1. Anti reverse connection protection (diode)
In actual electronic design, anti reverse connection protection circuits are very important. Do not think that you will definitely not make mistakes. In fact, no matter how careful you are, you will still make mistakes
2. Anti reverse connection protection (PMOS)
The method of using diodes to prevent reverse connections was introduced above, but voltage drop is a pain point. Is there any way to remove this voltage drop? PMOS is here!
We know that after complete conduction of PMOS, the conduction resistance is very small, with a typical few hundred milliohms and some tens of milliohms. We have added a Zener diode between the GS to prevent the input voltage from exceeding the Vgs of the MOS. The Vgs rated value is 20V, and we usually use 10V to meet this requirement. The specific selection of Zener diodes is based on the actual characteristics of the MOS.
Principle analysis: When a forward voltage is applied to the input terminal, such as+5V, the voltage at the D terminal is 5V. Due to the presence of MOSFET diodes, the voltage at the S terminal is 4.3V. The voltage at the S terminal minus the voltage at the G terminal is greater than the on voltage. After the PMOS conducts, the parasitic diode shortcircuits and no longer works; After the voltage is reversed, the voltage at the G terminal is greater than the voltage at the S terminal and does not conduct, achieving the function of preventing reverse connection.
The circuit is simple, but there is a problem with this circuit, it will reverse. Assuming that the load on the right side is a battery with a voltage of Vb, when the DC input suddenly disconnects, Q1's Vgs meets the MOS conduction condition, PMOS will conduct, and the current will flow back from the right to the left, which may cause some unknown faults.
Although diodes do not have reverse current (strictly speaking, there is leakage current), there is reverse current. If the load has a large capacity capacitor or battery, when the input terminal is turned off, the current will flow out from the load terminal from right to left. Of course, there is no problem using this circuit in simple circuit situations.
3. DC surge current suppression switch
This circuit can solve the problem of large capacity capacitors in the load and huge surge current at the power supply end. Slowly increase the voltage during startup to suppress the surge current during power on.

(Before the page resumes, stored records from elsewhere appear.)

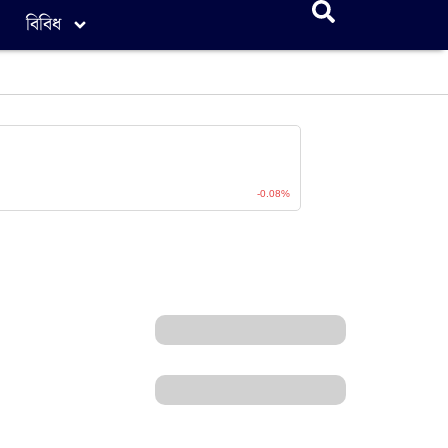
বিবিধ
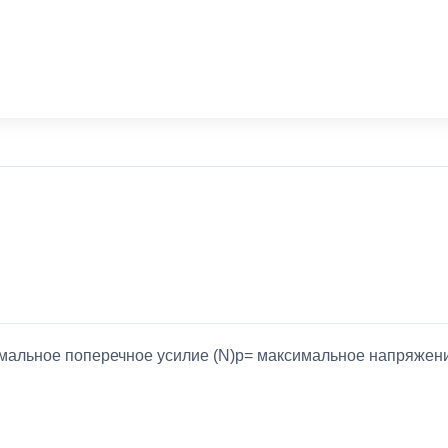
ксимальное поперечное усилие (N)p= максимальное напряже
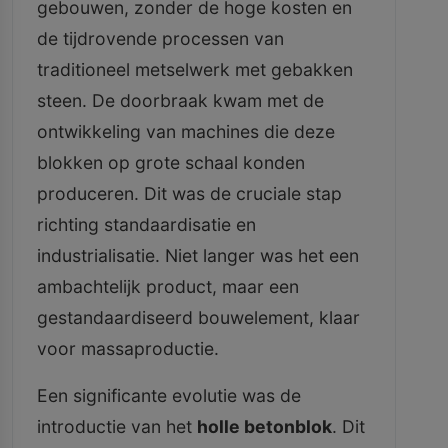
gebouwen, zonder de hoge kosten en
de tijdrovende processen van
traditioneel metselwerk met gebakken
steen. De doorbraak kwam met de
ontwikkeling van machines die deze
blokken op grote schaal konden
produceren. Dit was de cruciale stap
richting standaardisatie en
industrialisatie. Niet langer was het een
ambachtelijk product, maar een
gestandaardiseerd bouwelement, klaar
voor massaproductie.
Een significante evolutie was de
introductie van het
holle betonblok
. Dit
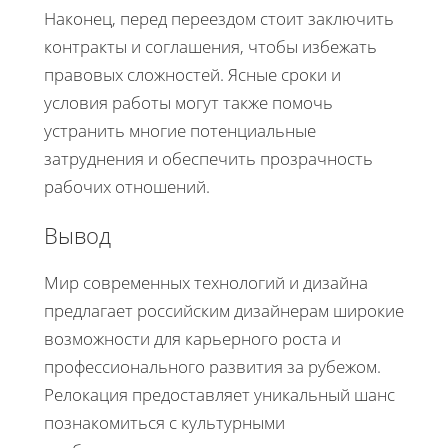
Наконец, перед переездом стоит заключить
контракты и соглашения, чтобы избежать
правовых сложностей. Ясные сроки и
условия работы могут также помочь
устранить многие потенциальные
затруднения и обеспечить прозрачность
рабочих отношений.
Вывод
Мир современных технологий и дизайна
предлагает российским дизайнерам широкие
возможности для карьерного роста и
профессионального развития за рубежом.
Релокация предоставляет уникальный шанс
познакомиться с культурными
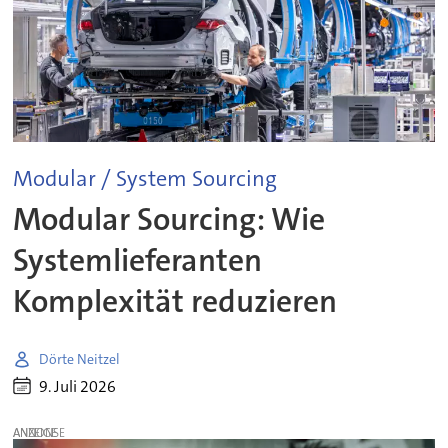
Modular / System Sourcing
Modular Sourcing: Wie
Systemlieferanten
Komplexität reduzieren
Dörte Neitzel
9. Juli 2026
ANZEIGE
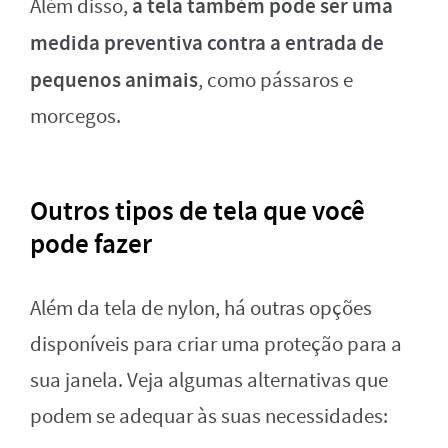
a tela também pode ser uma
Além disso,
medida preventiva contra a entrada de
pequenos animais
, como pássaros e
morcegos.
Outros tipos de tela que você
pode fazer
Além da tela de nylon, há outras opções
disponíveis para criar uma proteção para a
sua janela. Veja algumas alternativas que
podem se adequar às suas necessidades:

The time for voltage increase is determined by C1 and R6 in the figure. As the value increases, the slow start time becomes longer. Of course, a Zener diode can also be added between GS according to the method in the second point.

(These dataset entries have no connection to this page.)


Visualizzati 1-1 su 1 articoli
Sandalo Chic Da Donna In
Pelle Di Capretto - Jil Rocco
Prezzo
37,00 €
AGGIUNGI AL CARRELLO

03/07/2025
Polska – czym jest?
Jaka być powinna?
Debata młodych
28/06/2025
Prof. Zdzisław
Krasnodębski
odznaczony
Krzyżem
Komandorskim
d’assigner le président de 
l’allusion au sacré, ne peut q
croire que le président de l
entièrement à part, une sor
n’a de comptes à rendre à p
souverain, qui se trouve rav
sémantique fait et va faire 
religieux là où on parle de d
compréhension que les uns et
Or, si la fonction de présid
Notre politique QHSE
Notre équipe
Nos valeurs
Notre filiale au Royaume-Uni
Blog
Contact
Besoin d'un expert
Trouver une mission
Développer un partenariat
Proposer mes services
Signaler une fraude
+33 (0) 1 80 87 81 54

If no switch is needed, the transistor part can be removed and only the slow start function can be used.
4. Back-to-back anti backflow
As mentioned in the anti reverse connection protection circuit in the second point, there is a risk of backflow, especially when the load end is a battery or has a large capacity capacitor, or when the computer's USB is used for debugging and there is an external power supply, it may flow to Vin testing, which may cause a series of faults. So, is there any way to prevent backflow?
Let's take a look at the circuit above, which has an additional MOS. The two MOS are connected back-to-back. When the Control end ON/OFF is at a high level, the Q9 line of the transistor conducts, and the gates of Q3 and Q4 are pulled down to 0V. Q3 passes through the body diode, which meets the conditions for pilot conduction. Then, in Q4, the voltage at the S end is greater than the voltage at the G end, which also meets the conduction conditions. Conduction, the load end receives Vin voltage.
When the Control end is at low battery level, transistor Q9 is disconnected, Q3 and Q4 are not conducting, completely turned off, and the body diodes of Q3 and Q4 are in reverse series, so they are not connected in any direction, achieving the effect of preventing backflow.
The disadvantage of this circuit is that it still requires an IO to control, which is a bit cumbersome.
5. Double transistor mirror circuit anti backflow (ideal diode)
Circuit simulation results:
It looks like a mirror image, but it's actually not. How does this circuit work?
Left Q6 transistor, Vb=Vin-0.65, whether the right Q7 transistor is conductive is determined by Vb and Vout. If Vb>Vout-0.65, Q7 is turned off.
The above relationship has evolved into, Vin - 0.65 > Vout - 0.65, Then transistor Q7 is turned off;
If Vin>Vout, transistor Q7 is turned off;
When Vin inputs a certain voltage, Q6 saturates and conducts, and Q7 cuts off; The MOS transistor gate is grounded through a resistor and conducts;
If Vin is suddenly turned off, Vb is no longer constrained by the input voltage. At this time, Vb=Vout -0.65, Q7 conducts, the voltage at the G terminal of the MOSFET is pulled up, and the MOSFET is turned off, achieving the effect of preventing backflow.
Vin>Vout, MOS on, Vout ≈ Vin, ideal diode;
Vin<Vout, MOS turned off to prevent backflow.
The advantages of this circuit are anti reverse connection, minimal loss of voltage output, no need for additional control signals, and the ability to prevent current backflow.